### Entries provided

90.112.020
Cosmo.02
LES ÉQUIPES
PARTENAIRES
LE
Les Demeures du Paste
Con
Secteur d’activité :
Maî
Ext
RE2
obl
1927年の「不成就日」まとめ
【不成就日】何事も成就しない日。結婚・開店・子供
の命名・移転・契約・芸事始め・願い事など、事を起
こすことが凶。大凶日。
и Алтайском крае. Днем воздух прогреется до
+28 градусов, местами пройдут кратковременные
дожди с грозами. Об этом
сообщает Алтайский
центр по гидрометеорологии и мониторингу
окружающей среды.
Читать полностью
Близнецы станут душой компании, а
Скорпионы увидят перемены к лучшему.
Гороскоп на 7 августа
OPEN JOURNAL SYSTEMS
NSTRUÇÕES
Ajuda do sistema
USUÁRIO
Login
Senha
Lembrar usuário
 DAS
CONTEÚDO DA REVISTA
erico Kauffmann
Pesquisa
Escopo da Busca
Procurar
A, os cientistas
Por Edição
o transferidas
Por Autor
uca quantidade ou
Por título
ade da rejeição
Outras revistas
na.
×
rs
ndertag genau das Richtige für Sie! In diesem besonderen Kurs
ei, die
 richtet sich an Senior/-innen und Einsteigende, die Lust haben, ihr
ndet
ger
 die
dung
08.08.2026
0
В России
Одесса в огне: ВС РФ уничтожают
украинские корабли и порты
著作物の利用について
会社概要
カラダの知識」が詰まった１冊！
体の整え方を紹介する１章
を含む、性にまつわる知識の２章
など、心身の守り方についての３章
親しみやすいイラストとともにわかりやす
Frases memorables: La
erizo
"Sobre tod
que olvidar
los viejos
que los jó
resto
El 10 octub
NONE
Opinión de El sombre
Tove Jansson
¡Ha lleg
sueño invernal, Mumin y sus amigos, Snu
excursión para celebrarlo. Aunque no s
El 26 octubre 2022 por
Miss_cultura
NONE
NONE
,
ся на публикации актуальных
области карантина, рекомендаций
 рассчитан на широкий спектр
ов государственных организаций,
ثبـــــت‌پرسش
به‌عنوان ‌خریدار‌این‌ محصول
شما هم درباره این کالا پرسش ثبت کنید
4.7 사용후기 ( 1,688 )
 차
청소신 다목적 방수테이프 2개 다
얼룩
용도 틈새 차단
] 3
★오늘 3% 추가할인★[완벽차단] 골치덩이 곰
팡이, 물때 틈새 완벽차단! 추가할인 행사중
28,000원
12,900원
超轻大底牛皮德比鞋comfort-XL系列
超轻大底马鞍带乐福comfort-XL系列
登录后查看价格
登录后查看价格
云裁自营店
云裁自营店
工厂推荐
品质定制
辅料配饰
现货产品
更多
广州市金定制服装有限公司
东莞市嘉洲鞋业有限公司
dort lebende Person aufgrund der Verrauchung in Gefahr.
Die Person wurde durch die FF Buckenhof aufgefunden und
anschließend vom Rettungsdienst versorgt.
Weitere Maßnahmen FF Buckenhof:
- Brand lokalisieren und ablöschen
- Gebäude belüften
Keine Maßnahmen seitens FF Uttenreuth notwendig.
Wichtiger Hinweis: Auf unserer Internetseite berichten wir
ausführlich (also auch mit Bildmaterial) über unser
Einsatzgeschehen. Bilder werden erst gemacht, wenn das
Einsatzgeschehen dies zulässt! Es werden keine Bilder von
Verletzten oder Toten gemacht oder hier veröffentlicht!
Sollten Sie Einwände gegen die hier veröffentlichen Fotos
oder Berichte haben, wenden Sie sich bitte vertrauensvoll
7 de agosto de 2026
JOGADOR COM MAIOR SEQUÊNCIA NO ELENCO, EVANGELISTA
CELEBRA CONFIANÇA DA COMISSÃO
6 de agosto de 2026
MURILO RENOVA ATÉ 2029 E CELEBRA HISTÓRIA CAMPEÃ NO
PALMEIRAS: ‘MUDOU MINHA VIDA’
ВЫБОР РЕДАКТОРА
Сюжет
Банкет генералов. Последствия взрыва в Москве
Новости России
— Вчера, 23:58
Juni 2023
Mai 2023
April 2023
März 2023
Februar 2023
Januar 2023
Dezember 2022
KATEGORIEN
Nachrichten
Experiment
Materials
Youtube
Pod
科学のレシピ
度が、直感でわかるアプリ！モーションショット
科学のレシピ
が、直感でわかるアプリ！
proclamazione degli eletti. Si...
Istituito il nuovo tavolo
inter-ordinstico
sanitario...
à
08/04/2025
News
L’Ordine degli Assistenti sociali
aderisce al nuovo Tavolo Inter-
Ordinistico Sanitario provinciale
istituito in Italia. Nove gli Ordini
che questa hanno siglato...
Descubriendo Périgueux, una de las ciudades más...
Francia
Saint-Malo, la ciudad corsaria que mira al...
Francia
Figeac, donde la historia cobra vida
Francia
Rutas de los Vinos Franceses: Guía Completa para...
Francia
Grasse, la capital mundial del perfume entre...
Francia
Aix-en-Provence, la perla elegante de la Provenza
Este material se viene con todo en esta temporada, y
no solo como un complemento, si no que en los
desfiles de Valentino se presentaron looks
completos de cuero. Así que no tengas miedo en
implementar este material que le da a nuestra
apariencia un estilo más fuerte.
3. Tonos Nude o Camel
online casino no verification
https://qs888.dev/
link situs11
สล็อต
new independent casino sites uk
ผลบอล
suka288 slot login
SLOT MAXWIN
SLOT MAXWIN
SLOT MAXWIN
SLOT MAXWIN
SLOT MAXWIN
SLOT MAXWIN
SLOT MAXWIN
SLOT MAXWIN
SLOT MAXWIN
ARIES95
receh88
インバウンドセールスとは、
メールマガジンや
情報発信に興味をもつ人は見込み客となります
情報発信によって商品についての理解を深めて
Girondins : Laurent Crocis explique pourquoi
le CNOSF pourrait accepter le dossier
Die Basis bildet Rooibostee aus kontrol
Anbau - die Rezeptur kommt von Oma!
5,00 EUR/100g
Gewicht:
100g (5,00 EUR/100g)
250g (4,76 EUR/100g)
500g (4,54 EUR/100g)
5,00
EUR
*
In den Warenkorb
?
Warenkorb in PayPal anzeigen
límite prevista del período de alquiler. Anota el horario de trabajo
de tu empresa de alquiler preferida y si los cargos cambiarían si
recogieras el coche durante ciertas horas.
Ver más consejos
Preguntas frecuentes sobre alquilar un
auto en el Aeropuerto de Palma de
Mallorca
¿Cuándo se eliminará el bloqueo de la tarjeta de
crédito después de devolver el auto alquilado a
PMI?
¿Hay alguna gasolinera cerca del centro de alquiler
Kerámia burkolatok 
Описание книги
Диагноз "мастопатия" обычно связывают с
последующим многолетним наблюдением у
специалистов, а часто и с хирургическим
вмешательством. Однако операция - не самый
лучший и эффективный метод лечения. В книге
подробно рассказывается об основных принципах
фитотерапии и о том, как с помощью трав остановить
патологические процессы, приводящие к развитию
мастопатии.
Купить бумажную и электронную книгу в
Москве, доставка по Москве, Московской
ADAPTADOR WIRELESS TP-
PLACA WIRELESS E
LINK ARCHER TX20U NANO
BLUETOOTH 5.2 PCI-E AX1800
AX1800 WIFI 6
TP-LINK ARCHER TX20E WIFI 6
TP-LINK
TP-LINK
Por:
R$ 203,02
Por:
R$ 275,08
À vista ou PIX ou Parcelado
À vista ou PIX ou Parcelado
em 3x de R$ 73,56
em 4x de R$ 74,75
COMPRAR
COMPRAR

######

Your objective. Every line of the data above should be copied exactly.

Answer.
90.112.020
Cosmo.02
LES ÉQUIPES
PARTENAIRES
LE
Les Demeures du Paste
Con
Secteur d’activité :
Maî
Ext
RE2
obl
1927年の「不成就日」まとめ
【不成就日】何事も成就しない日。結婚・開店・子供
の命名・移転・契約・芸事始め・願い事など、事を起
こすことが凶。大凶日。
и Алтайском крае. Днем воздух прогреется до
+28 градусов, местами пройдут кратковременные
дожди с грозами. Об этом
сообщает Алтайский
центр по гидрометеорологии и мониторингу
окружающей среды.
Читать полностью
Близнецы станут душой компании, а
Скорпионы увидят перемены к лучшему.
Гороскоп на 7 августа
OPEN JOURNAL SYSTEMS
NSTRUÇÕES
Ajuda do sistema
USUÁRIO
Login
Senha
Lembrar usuário
 DAS
CONTEÚDO DA REVISTA
erico Kauffmann
Pesquisa
Escopo da Busca
Procurar
A, os cientistas
Por Edição
o transferidas
Por Autor
uca quantidade ou
Por título
ade da rejeição
Outras revistas
na.
×
rs
ndertag genau das Richtige für Sie! In diesem besonderen Kurs
ei, die
 richtet sich an Senior/-innen und Einsteigende, die Lust haben, ihr
ndet
ger
 die
dung
08.08.2026
0
В России
Одесса в огне: ВС РФ уничтожают
украинские корабли и порты
著作物の利用について
会社概要
カラダの知識」が詰まった１冊！
体の整え方を紹介する１章
を含む、性にまつわる知識の２章
など、心身の守り方についての３章
親しみやすいイラストとともにわかりやす
Frases memorables: La
erizo
"Sobre tod
que olvidar
los viejos
que los jó
resto
El 10 octub
NONE
Opinión de El sombre
Tove Jansson
¡Ha lleg
sueño invernal, Mumin y sus amigos, Snu
excursión para celebrarlo. Aunque no s
El 26 octubre 2022 por
Miss_cultura
NONE
NONE
,
ся на публикации актуальных
области карантина, рекомендаций
 рассчитан на широкий спектр
ов государственных организаций,
ثبـــــت‌پرسش
به‌عنوان ‌خریدار‌این‌ محصول
شما هم درباره این کالا پرسش ثبت کنید
4.7 사용후기 ( 1,688 )
 차
청소신 다목적 방수테이프 2개 다
얼룩
용도 틈새 차단
] 3
★오늘 3% 추가할인★[완벽차단] 골치덩이 곰
팡이, 물때 틈새 완벽차단! 추가할인 행사중
28,000원
12,900원
超轻大底牛皮德比鞋comfort-XL系列
超轻大底马鞍带乐福comfort-XL系列
登录后查看价格
登录后查看价格
云裁自营店
云裁自营店
工厂推荐
品质定制
辅料配饰
现货产品
更多
广州市金定制服装有限公司
东莞市嘉洲鞋业有限公司
dort lebende Person aufgrund der Verrauchung in Gefahr.
Die Person wurde durch die FF Buckenhof aufgefunden und
anschließend vom Rettungsdienst versorgt.
Weitere Maßnahmen FF Buckenhof:
- Brand lokalisieren und ablöschen
- Gebäude belüften
Keine Maßnahmen seitens FF Uttenreuth notwendig.
Wichtiger Hinweis: Auf unserer Internetseite berichten wir
ausführlich (also auch mit Bildmaterial) über unser
Einsatzgeschehen. Bilder werden erst gemacht, wenn das
Einsatzgeschehen dies zulässt! Es werden keine Bilder von
Verletzten oder Toten gemacht oder hier veröffentlicht!
Sollten Sie Einwände gegen die hier veröffentlichen Fotos
oder Berichte haben, wenden Sie sich bitte vertrauensvoll
7 de agosto de 2026
JOGADOR COM MAIOR SEQUÊNCIA NO ELENCO, EVANGELISTA
CELEBRA CONFIANÇA DA COMISSÃO
6 de agosto de 2026
MURILO RENOVA ATÉ 2029 E CELEBRA HISTÓRIA CAMPEÃ NO
PALMEIRAS: ‘MUDOU MINHA VIDA’
ВЫБОР РЕДАКТОРА
Сюжет
Банкет генералов. Последствия взрыва в Москве
Новости России
— Вчера, 23:58
Juni 2023
Mai 2023
April 2023
März 2023
Februar 2023
Januar 2023
Dezember 2022
KATEGORIEN
Nachrichten
Experiment
Materials
Youtube
Pod
科学のレシピ
度が、直感でわかるアプリ！モーションショット
科学のレシピ
が、直感でわかるアプリ！
proclamazione degli eletti. Si...
Istituito il nuovo tavolo
inter-ordinstico
sanitario...
à
08/04/2025
News
L’Ordine degli Assistenti sociali
aderisce al nuovo Tavolo Inter-
Ordinistico Sanitario provinciale
istituito in Italia. Nove gli Ordini
che questa hanno siglato...
Descubriendo Périgueux, una de las ciudades más...
Francia
Saint-Malo, la ciudad corsaria que mira al...
Francia
Figeac, donde la historia cobra vida
Francia
Rutas de los Vinos Franceses: Guía Completa para...
Francia
Grasse, la capital mundial del perfume entre...
Francia
Aix-en-Provence, la perla elegante de la Provenza
Este material se viene con todo en esta temporada, y
no solo como un complemento, si no que en los
desfiles de Valentino se presentaron looks
completos de cuero. Así que no tengas miedo en
implementar este material que le da a nuestra
apariencia un estilo más fuerte.
3. Tonos Nude o Camel
online casino no verification
https://qs888.dev/
link situs11
สล็อต
new independent casino sites uk
ผลบอล
suka288 slot login
SLOT MAXWIN
SLOT MAXWIN
SLOT MAXWIN
SLOT MAXWIN
SLOT MAXWIN
SLOT MAXWIN
SLOT MAXWIN
SLOT MAXWIN
SLOT MAXWIN
ARIES95
receh88
インバウンドセールスとは、
メールマガジンや
情報発信に興味をもつ人は見込み客となります
情報発信によって商品についての理解を深めて
Girondins : Laurent Crocis explique pourquoi
le CNOSF pourrait accepter le dossier
Die Basis bildet Rooibostee aus kontrol
Anbau - die Rezeptur kommt von Oma!
5,00 EUR/100g
Gewicht:
100g (5,00 EUR/100g)
250g (4,76 EUR/100g)
500g (4,54 EUR/100g)
5,00
EUR
*
In den Warenkorb
?
Warenkorb in PayPal anzeigen
límite prevista del período de alquiler. Anota el horario de trabajo
de tu empresa de alquiler preferida y si los cargos cambiarían si
recogieras el coche durante ciertas horas.
Ver más consejos
Preguntas frecuentes sobre alquilar un
auto en el Aeropuerto de Palma de
Mallorca
¿Cuándo se eliminará el bloqueo de la tarjeta de
crédito después de devolver el auto alquilado a
PMI?
¿Hay alguna gasolinera cerca del centro de alquiler
Kerámia burkolatok 
Описание книги
Диагноз "мастопатия" обычно связывают с
последующим многолетним наблюдением у
специалистов, а часто и с хирургическим
вмешательством. Однако операция - не самый
лучший и эффективный метод лечения. В книге
подробно рассказывается об основных принципах
фитотерапии и о том, как с помощью трав остановить
патологические процессы, приводящие к развитию
мастопатии.
Купить бумажную и электронную книгу в
Москве, доставка по Москве, Московской
ADAPTADOR WIRELESS TP-
PLACA WIRELESS E
LINK ARCHER TX20U NANO
BLUETOOTH 5.2 PCI-E AX1800
AX1800 WIFI 6
TP-LINK ARCHER TX20E WIFI 6
TP-LINK
TP-LINK
Por:
R$ 203,02
Por:
R$ 275,08
À vista ou PIX ou Parcelado
À vista ou PIX ou Parcelado
em 3x de R$ 73,56
em 4x de R$ 74,75
COMPRAR
COMPRAR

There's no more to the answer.